Double-glass packaging structure: In addition to the core technology of PERC cells, another key feature of PERC double-glass cells is the use of double-glass packaging structure. This packaging design not only improves the stability and service life of the cell module, but also can better adapt to complex environmental conditions.
2. The double-glass structure of PERC double-glass cells refers to the use of tempered glass on both sides of the cell for packaging. Compared with traditional single-glass modules, double-glass modules are more durable, can withstand greater mechanical stress, and are not easily affected by the external environment. This design effectively reduces the damage to the battery caused by external factors such as thermal expansion and contraction, wind and sand erosion, and moisture penetration, thereby extending the service life of the battery.
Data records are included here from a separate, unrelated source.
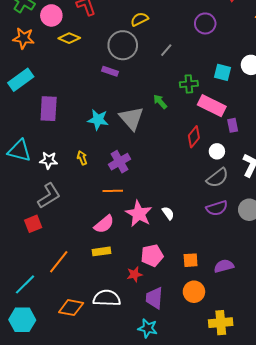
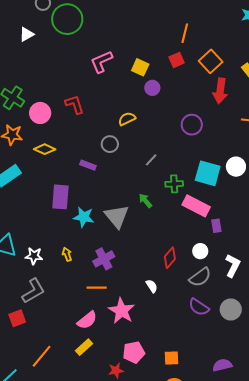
yellow diamond: (69, 38) -> (45, 149), moved
gray circle: (123, 45) -> (110, 144), size x0.6
gray line: (166, 50) -> (151, 160), moved
purple rectangle: (110, 71) -> (88, 165), moved
cyan square: (222, 72) -> (208, 173), size x1.5
purple rectangle: (49, 109) -> (60, 197), moved
red diamond: (194, 137) -> (170, 258), moved
purple semicircle: (217, 208) -> (199, 307), turned 50
white semicircle: (168, 213) -> (152, 286), moved
yellow rectangle: (102, 251) -> (84, 347), turned -36
purple semicircle: (224, 266) -> (222, 365), moved

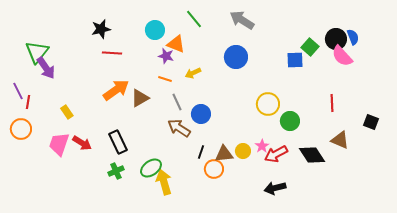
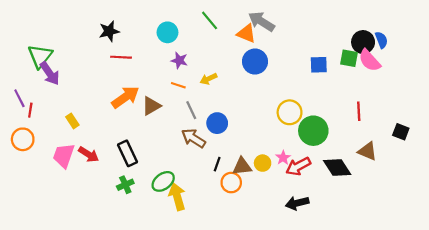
orange triangle: (176, 44) -> (246, 33), moved
green square: (310, 47) -> (349, 58), moved, turned -30
green circle: (290, 121) -> (313, 131), size x1.4

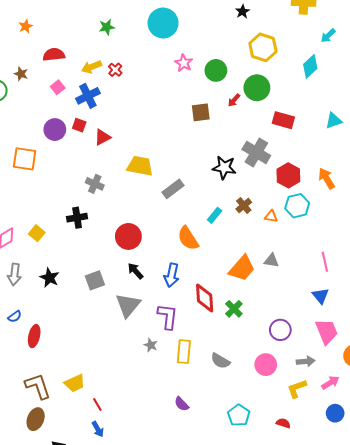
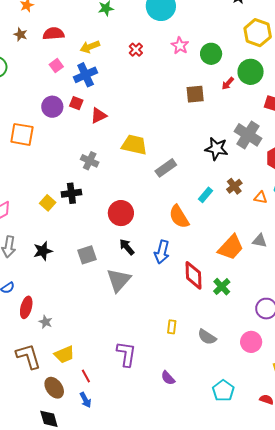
red cross: (115, 70) -> (136, 50), moved
brown star: (21, 74) -> (21, 34), moved
yellow square: (37, 233) -> (48, 203), moved
black star: (49, 278) -> (43, 251), turned 30
purple L-shape: (168, 316) -> (126, 354), moved
gray star: (151, 345) -> (46, 322), moved
yellow rectangle: (184, 352) -> (172, 327), size x0.6
brown ellipse: (36, 419) -> (54, 388), moved, turned -60

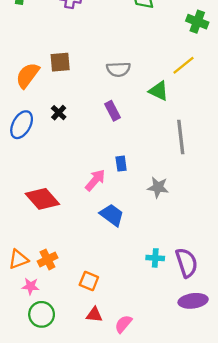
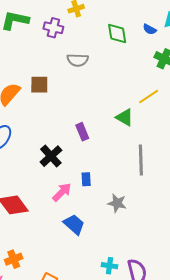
gray semicircle: (118, 69) -> (78, 60), moved
black cross: (59, 113) -> (51, 156), moved, size x1.6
EVA film layer: In the double-glass structure, the silicon wafer of the PERC battery is sandwiched between two pieces of tempered glass and encapsulated by EVA (ethylene-vinyl acetate copolymer) film. EVA film can protect the battery silicon wafer and prevent the intrusion of external moisture and impurities. At the same time, it has good optical transparency to ensure that light energy can be efficiently transmitted. In addition, the flexibility of EVA film can absorb the impact force of the module during transportation and installation, and avoid damage to the battery silicon wafer.
Frame design: The frames of PERC double-glass batteries are usually made of aluminum alloy or other corrosion-resistant materials. These frames not only provide mechanical support for the battery components, but also prevent moisture and other contaminants from penetrating into the components from the sides, further improving the sealing and service life of the components. In the double-glass components with frameless design, the selection of sealing materials is also very critical. High-strength silicone or polymer is usually used for encapsulation to ensure the overall sealing and protective performance of the battery.